Além de técnico do Pinheiros (e amigo de Flávia há 15 anos), Roberto Chiappini é também auxiliar técnico de Pat Oaten, o canadense contratado para comandar a seleção brasileira. Treinador do Canadá por muitos anos, Oaten conhecia bem Flavinha como adversária e aceitou de bom grado o retorno da ponta esquerda ao polo aquático.
A ex-triatleta não é titular da equipe, mas cumpre uma função primordial pela experiência. “Estou descobrindo meu papel no time. Eu não voltei para a seleção querendo o papel que eu tinha no passado.

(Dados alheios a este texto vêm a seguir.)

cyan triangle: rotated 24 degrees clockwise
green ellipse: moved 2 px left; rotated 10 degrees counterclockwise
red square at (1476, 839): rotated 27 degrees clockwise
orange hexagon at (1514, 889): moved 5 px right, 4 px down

Quando está tudo muito bem, as coisas acontecem. Mas para ficar tudo bem precisa ajudar com a ansiedade, dar as instruções. Vivenciei o Pan de 2007 aqui no Rio, sei como é a pressão de jogar em casa. Quase nenhuma das meninas que está na seleção já jogou um Pan”, argumenta Flávia.
“Eu estou conquistando novamente meu lugar na seleção. Comecei do zero e vim com a humildade. Muitas meninas nem conhecem minha história e hoje estão me conhecendo. Muitas não me viram jogar, nem ouviram falar, mas hoje percebem: “Não é por acaso que ela voltou.”

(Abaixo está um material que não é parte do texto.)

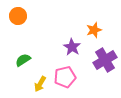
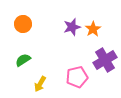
orange circle: moved 5 px right, 8 px down
orange star: moved 1 px left, 1 px up; rotated 14 degrees counterclockwise
purple star: moved 20 px up; rotated 24 degrees clockwise
pink pentagon: moved 12 px right
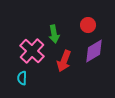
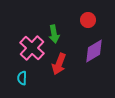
red circle: moved 5 px up
pink cross: moved 3 px up
red arrow: moved 5 px left, 3 px down
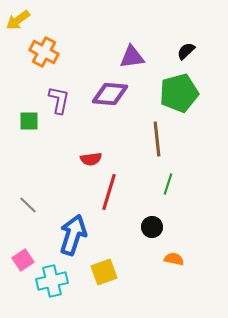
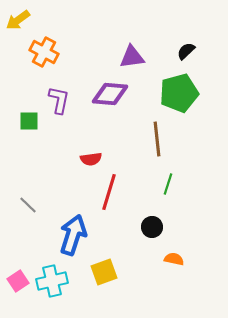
pink square: moved 5 px left, 21 px down
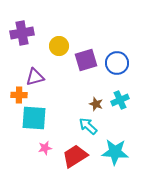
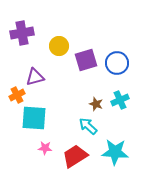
orange cross: moved 2 px left; rotated 28 degrees counterclockwise
pink star: rotated 16 degrees clockwise
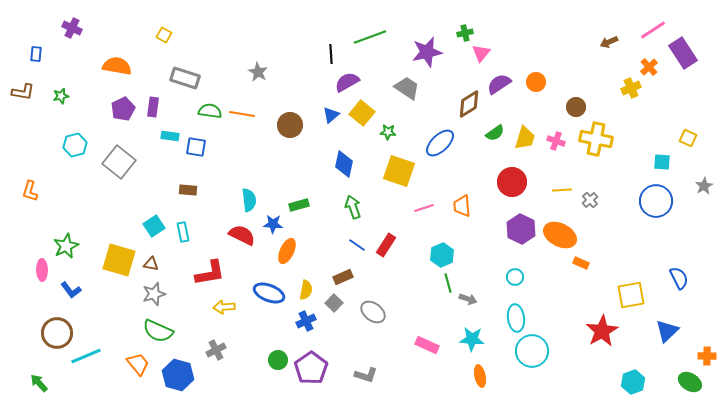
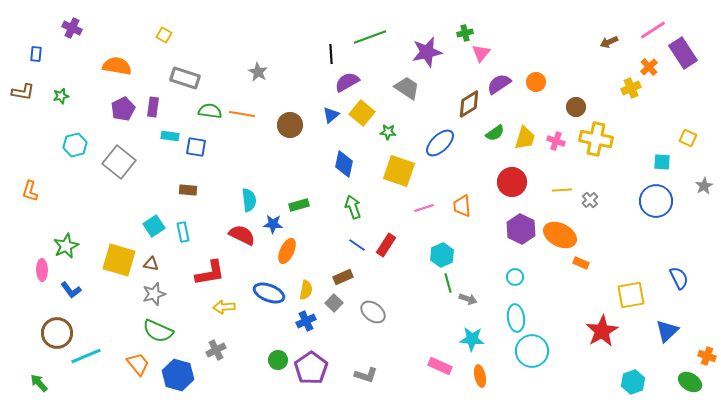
pink rectangle at (427, 345): moved 13 px right, 21 px down
orange cross at (707, 356): rotated 18 degrees clockwise
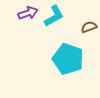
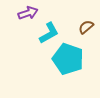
cyan L-shape: moved 5 px left, 17 px down
brown semicircle: moved 3 px left; rotated 21 degrees counterclockwise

A geração que jogou com Flávia na seleção não existe mais. Hoje o time é jovem a ponto de ter como destaque a garota Izabella Chiappini, 19 anos, filha de Roberto e atleta da Universidade do Arizona. “Brinquei muito com ela. Frequentava a casa dela quando ela tinha quatro anos. Hoje ver ela assim é um orgulho, um prazer. Ver essa menina, essa revelação, estar jogando lá fora, referência na seleção. É um processo gostoso.”
Casada com Leandro Ribela, atleta olímpico do Brasil no biatlo, Flavinha vive de esporte. Corre, nada, anda de bicicleta e ainda ajuda o marido nos treinos com tiro e esqui. Na união de tantas modalidades, é mesmo aquela que une uma bola e uma piscina a que sempre vai mexer com o coração da atleta que há mais de 12 anos defende o Brasil e agora está muito perto do sonho. “Quero ajudar a coroar uma geração que sempre batalhou muito e nunca conseguiu chegar em uma Olimpíada. Seria a melhor forma de coroar uma carreira.”